El partido estaba acabado, muerto, finito, pero el Córdoba es el Córdoba. En los treinta segundos de más que dio Hevia al Castellón, los visitantes, a la desesperada y con la connivencia de una defensa que no supo jugar, tuvieron el empate en un zapatazo desde la frontal de Mantecón ante el que Navas tuvo que lucirse para echarla fuera y dejar los tres puntos en casa. Qué angustia.
FICHA TÉCNICA
2.- CÓRDOBA CF: Raúl Navas; Cristian Álvarez, Gaspar, Pierini, Rubén; Oberman, Ito (Katxorro, m. 63), Carpintero, Arteaga (José Vega, m. 57); Natalio; Asen (Yordi, m. 57).
1.- CD CASTELLÓN: Carlos Sánchez; Rafita (Pedro, m. 71), Mora, Dealbert, Baigorri; López Garai, Mantecón, Omar, Mario Rosas; Uranga (Nsue, m. 73) y Ulloa (Dani Pendín, m. 84).

ÁRBITRO: Hevia Obras (Comité Madrileño), que expulsó con roja directa a Dealbert (min. 93) y a Mora una vez acabado el partido.

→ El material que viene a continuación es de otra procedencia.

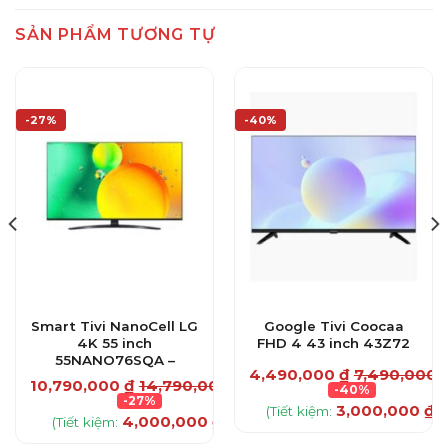
SẢN PHẨM TƯƠNG TỰ
-27%
-40%
Smart Tivi NanoCell LG
Google Tivi Coocaa
4K 55 inch
FHD 4 43 inch 43Z72
55NANO76SQA –
4,490,000
₫
7,490,000
00
₫
10,790,000
₫
14,790,000
₫
-40%
-27%
3,000,000
₫
(Tiết kiệm:
)
₫
4,000,000
₫
)
(Tiết kiệm:
)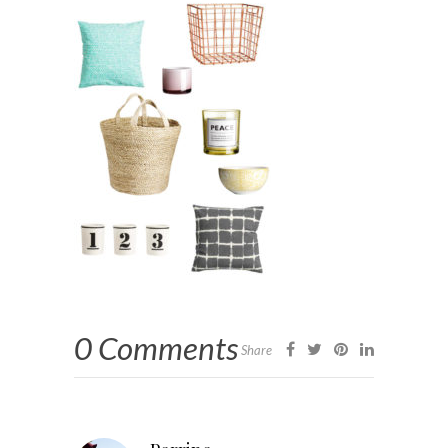
0 Comments
Share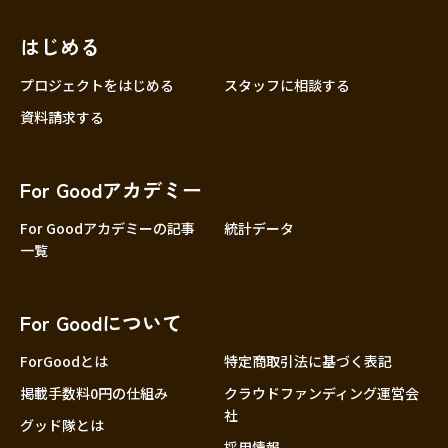
近畿
三重
滋賀
はじめる
京都
プロジェクトをはじめる
スタッフに相談する
大阪
資料請求する
兵庫
奈良
For Goodアカデミー
和歌山
For Goodアカデミーの記事
統計データ
中国
鳥取
一覧
島根
岡山
For Goodについて
広島
ForGoodとは
特定商取引法に基づく表記
山口
掲載手数料0円の仕組み
クラウドファンディング運営会
四国
社
徳島
グッド隊とは
採用情報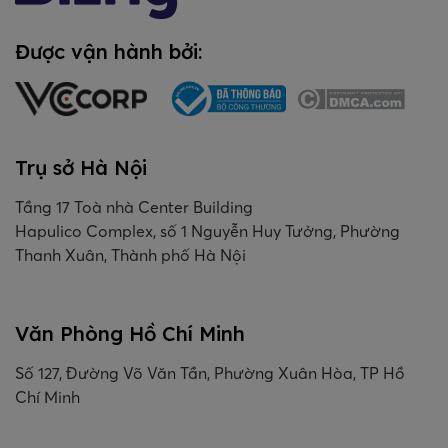
Được vận hành bởi:
Trụ sở Hà Nội
Tầng 17 Toà nhà Center Building
Hapulico Complex, số 1 Nguyễn Huy Tưởng, Phường
Thanh Xuân, Thành phố Hà Nội
Văn Phòng Hồ Chí Minh
Số 127, Đường Võ Văn Tần, Phường Xuân Hòa, TP Hồ
Chí Minh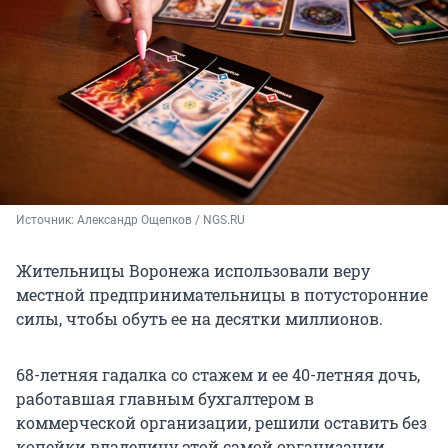
Источник: 
Александр Ощепков / NGS.RU
Жительницы Воронежа использовали веру
местной предпринимательницы в потусторонние
силы, чтобы обуть ее на десятки миллионов.
68-летняя гадалка со стажем и ее 40-летняя дочь,
работавшая главным бухгалтером в
коммерческой организации, решили оставить без
копейки владелицу этой самой организации.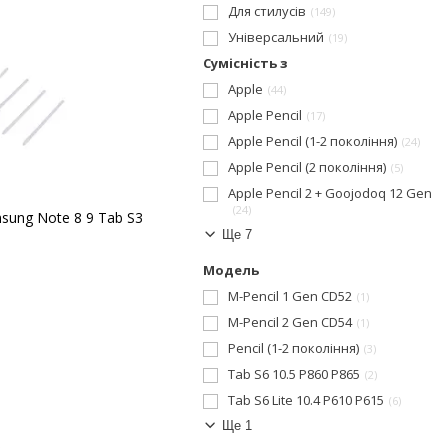
Для стилусів
149
Універсальний
19
Сумісність з
Apple
44
Apple Pencil
17
Apple Pencil (1-2 покоління)
24
Apple Pencil (2 покоління)
5
Apple Pencil 2 + Goojodoq 12 Gen
24
sung Note 8 9 Tab S3
Ще 7
Модель
M-Pencil 1 Gen CD52
1
M-Pencil 2 Gen CD54
1
Pencil (1-2 покоління)
3
Tab S6 10.5 P860 P865
2
Tab S6 Lite 10.4 P610 P615
6
Ще 1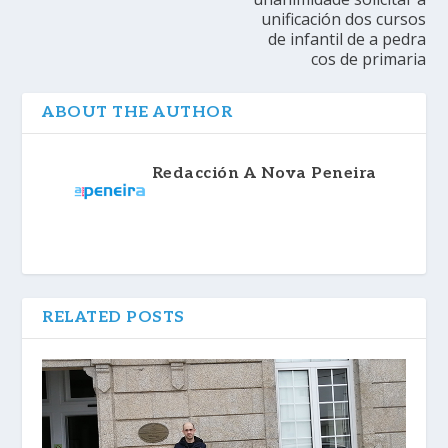
unificación dos cursos
de infantil de a pedra
cos de primaria
ABOUT THE AUTHOR
Redacción A Nova Peneira
RELATED POSTS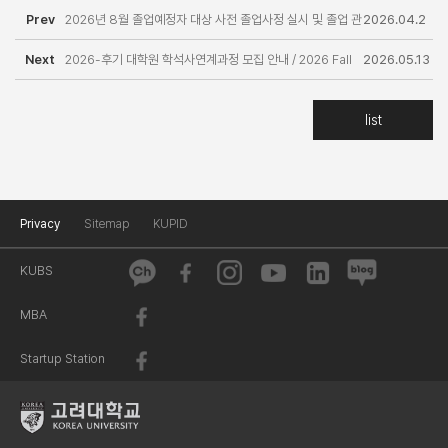
Prev
2026년 8월 졸업예정자 대상 사전 졸업사정 실시 및 졸업 관
2026.04.2
Next
련 유의사항 안내
2026-후기 대학원 학석사연계과정 모집 안내 / 2026 Fall
7
2026.05.13
Admission for Combined Bachelor-Master Degree
list
Programs
Privacy
Sitemap
KUPID
KUBS
MBA
Startup Station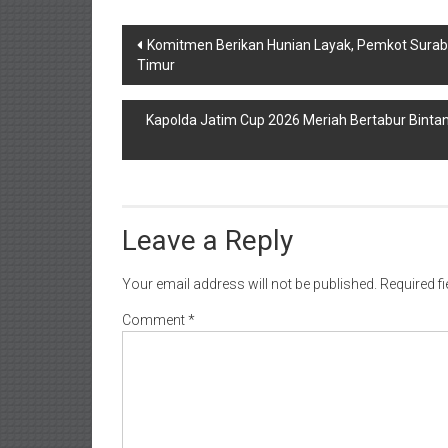
Post
Komitmen Berikan Hunian Layak, Pemkot Suraba
Timur
navigation
Kapolda Jatim Cup 2026 Meriah Bertabur Bintan
Leave a Reply
Your email address will not be published.
Required f
Comment
*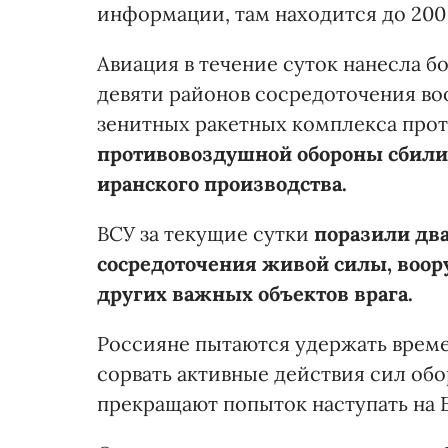
информации, там находится до 20
Авиация в течение суток нанесла 
девяти районов сосредоточения воо
зенитных ракетных комплекса прот
противовоздушной обороны сбили 
иранского производства.
ВСУ за текущие сутки
поразили два
сосредоточения живой силы, воору
других важных объектов врага.
Россияне пытаются удержать време
сорвать активные действия сил об
прекращают попыток наступать на 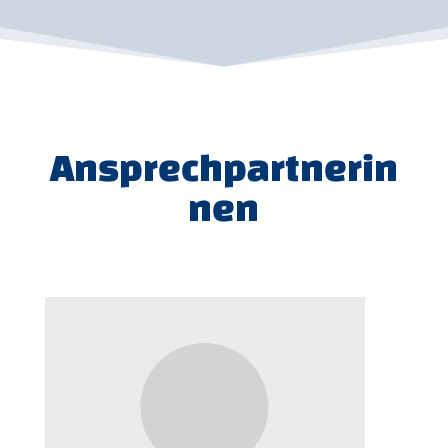
Ansprechpartnerin
nen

En el descanso había hecho lo propio con el delegado de campo, Antonio Flores, por una discusión generada por los recogepelotas. Además amonestó a los blanquiverdes Arteaga, Ito, Oberman y Yordi, así como a los castellonenses Omar, Rafita, Mantecón y Baigorri.
GOLES: 0-1, m. 40: Mario Rosas. 1-1, m. 65: Pierini. 2-1, m. 94: Yordi, de penalti.
INCIDENCIAS: Partido de la vigésimo séptima jornada de Segunda A, disputado en El Arcángel, con terreno de juego en buenas condiciones, ante 8.192 espectadores que dejaron en taquilla 11.100 euros. La socia más vetarana de la entidad, Rosalía Casas, con el número de abonado de 46, hizo el saque de honor. Se guardó un minuto de silencio por el fallecimiento de Miguel Prieto, ex presidente de la Federación Granadina de Fútbol.